Avevano inviato Kokoschka per fermarlo. Ora stavano di certo aspettando ansiosamente all’istituto per conoscere l’esito. Al suo arrivo sarebbe stato arrestato. Probabilmente non avrebbe mai più avuto la possibilità di riprendere la Via del Lampo, per ritornare da lei, come le aveva promesso.
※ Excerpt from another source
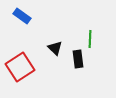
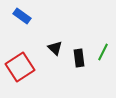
green line: moved 13 px right, 13 px down; rotated 24 degrees clockwise
black rectangle: moved 1 px right, 1 px up
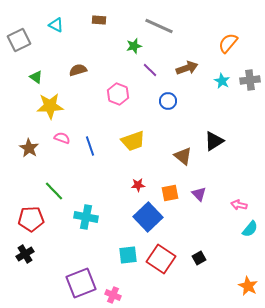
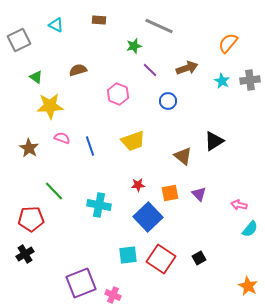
cyan cross: moved 13 px right, 12 px up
La tentazione di rimanere fu grande.
Se fosse rimasto, loro avrebbero mandato qualcun altro a ucciderlo e avrebbe trascorso il resto dei suoi giorni a fuggire mentre osservava il mondo cambiare così tragicamente che gli sarebbe stato impossibile sopportarlo. D’altro canto, se fosse tornato, c’era una minima possibilità che potesse ancora distruggere l’istituto. Il dottor Penlovski e gli altri erano ovviamente al corrente della sua ingerenza nel flusso naturale degli eventi nella vita di questa donna, ma forse non sapevano che aveva sistemato gli esplosivi nel solaio e nel seminterrato dell’istituto. In tal caso, se avesse avuto la possibilità di entrare nel suo ufficio anche solo per un momento avrebbe potuto azionare l’interruttore nascosto e far saltare l’edificio, con tutti i suoi archivi, ricacciandoli all’inferno a cui appartenevano. Più probabilmente avevano già trovato le cariche esplosive e le avevano rimosse. Ma finché rimaneva una qualsiasi possibilità che potesse porre fine per sempre al progetto e chiudere la Via del Lampo, era moralmente obbligato a tornare all’istituto, anche se ciò poteva significare che non avrebbe mai più rivisto Laura.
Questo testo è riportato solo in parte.